Stored entries:
-.-.-
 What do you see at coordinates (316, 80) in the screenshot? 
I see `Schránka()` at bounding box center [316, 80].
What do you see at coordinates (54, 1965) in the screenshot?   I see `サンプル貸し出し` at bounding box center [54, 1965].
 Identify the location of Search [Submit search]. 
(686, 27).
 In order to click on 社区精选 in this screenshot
-.-.-
• _TRY IT_:
Once the line that contains "Identify the location" is found, please give it again exactly, along with each line that comes after it, through the last line of the entries.

• _OUTPUT_:
 Identify the location of Search [Submit search]. 
(686, 27).
 In order to click on 社区精选 in this screenshot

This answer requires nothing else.